What does it mean when Coq expands a function as part of the goal?

0
votes

I was trying to solve the following theorem and got stuck at the last simpl.:

Lemma nonzeros_app : forall l1 l2 : natlist,
  nonzeros (l1 ++ l2) = (nonzeros l1) ++ (nonzeros l2).
Proof.
  intros l1 l2. induction l1 as [| n' l' IHl'].
  -simpl. reflexivity.
  -simpl. 
Qed.

at that point Coq changes the goal from:

1 subgoal (ID 170)

  n' : nat
  l', l2 : natlist
  IHl' : nonzeros (l' ++ l2) = nonzeros l' ++ nonzeros l2
  ============================
  nonzeros ((n' :: l') ++ l2) = nonzeros (n' :: l') ++ nonzeros l2

to:

1 subgoal (ID 185)

  n' : nat
  l', l2 : natlist
  IHl' : nonzeros (l' ++ l2) = nonzeros l' ++ nonzeros l2
  ============================
  match n' with
  | 0 => nonzeros (l' ++ l2)
  | S _ => n' :: nonzeros (l' ++ l2)
  end =
  match n' with
  | 0 => nonzeros l'
  | S _ => n' :: nonzeros l'
  end ++ nonzeros l2

which seems completely mysterious to me. What does it mean when Coq just copy pastes the definition of a function into my goal? What do I even do with this?

Context of Question:

Someone told me that the solution is:

Lemma nonzeros_app : forall l1 l2 : natlist,
  nonzeros (l1 ++ l2) = (nonzeros l1) ++ (nonzeros l2).
Proof.
  intros l1 l2. induction l1.
  - simpl. reflexivity.
  - simpl. { induction n.
             - ...
             - ... }
Qed.

which made me want to understand why they use induction on n since it feels it would never occur to me to use induction there. So I am asking, why? But I realized that before I could ask that why I didn't even understand the proof state before that since it just seemed to copy paste a function to a proof state (which makes no sense to me). So before I asked why use induction there I have to ask what does the proof state before that, maybe that would yield light into why induction on n.

1
coq
crossposted: quora.com/unanswered/…Charlie Parker

1 Answers

1
votes

I am assuming that you have defined nonzeros in the following way (or similar):

Require Import List.
Import ListNotations.


Definition natlist := list nat.

Fixpoint nonzeros (l : natlist) :=
  match l with
  | [] => []
  | 0 :: xs => nonzeros xs
  | x :: xs => x :: nonzeros xs
  end.

So that nonzeros is recursive with structural decreasing on l. Coq's simpl tactic employs a heuristic in which it unfolds definitions of fixpoints if they are applied to a term that has a constructor as the head symbol. In your case, e.g., nonzeros (n' :: l'), the constant nonzeros is followed by a term formed by a constructor, Cons (=::). Coq performs a so-called "delta reduction", replacing the occurrence of nonzero with its definition. Since that definition is a match, you get a match as your new term. Further substitutions do simplify it a bit, but cannot eliminate the two cases: one for zero head and one for nonzero head.

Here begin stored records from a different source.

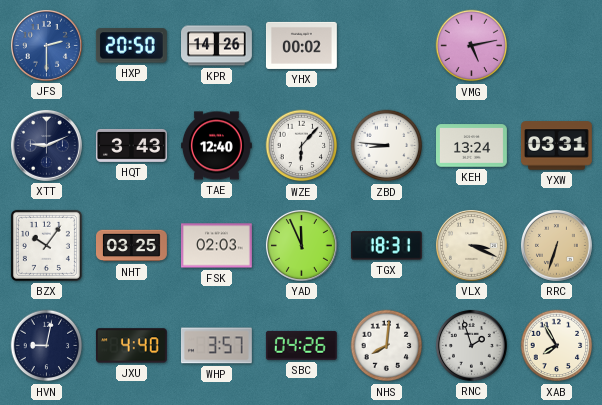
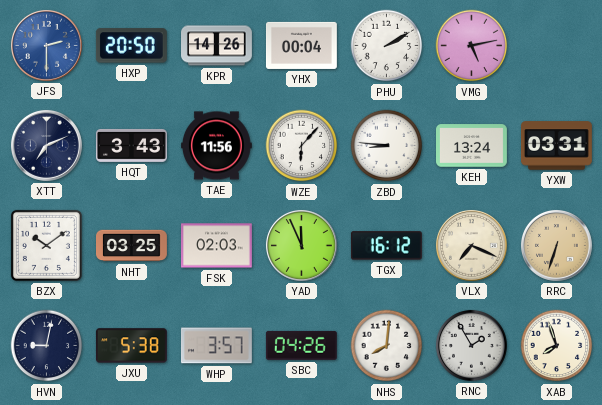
YHX: 00:02 -> 00:04
PHU: none -> 2:10
XTT: 9:11 -> 7:11
TAE: 12:40 -> 11:56
BZX: 10:06 -> 10:09
TGX: 18:31 -> 16:12
VLX: 3:19 -> 7:19
JXU: 4:40 -> 5:38
RNC: 1:57 -> 1:55
XAB: 7:55 -> 7:57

Same happens to the occurrence nonzeros ((n' :: l') ++ l2), which is first simplified to nonzeros (n' :: (l' ++ l2)), so that again, the head of the argument is Cons.

If you want to avoid exposing match expressions when simplifying, you can put the following directive after the definition of nonzeros:

Arguments nonzeros l : simpl nomatch.

This specifically tells simpl to avoid expanding a term if this will end up exposing a match at the location of the change.

As for the induction used by your friend here: it is applied to force a case split over n', so that each case (n' = 0, n' = S _) can be handled separately. Indeed, induction is not needed here. A simple case split (case n') will do the same.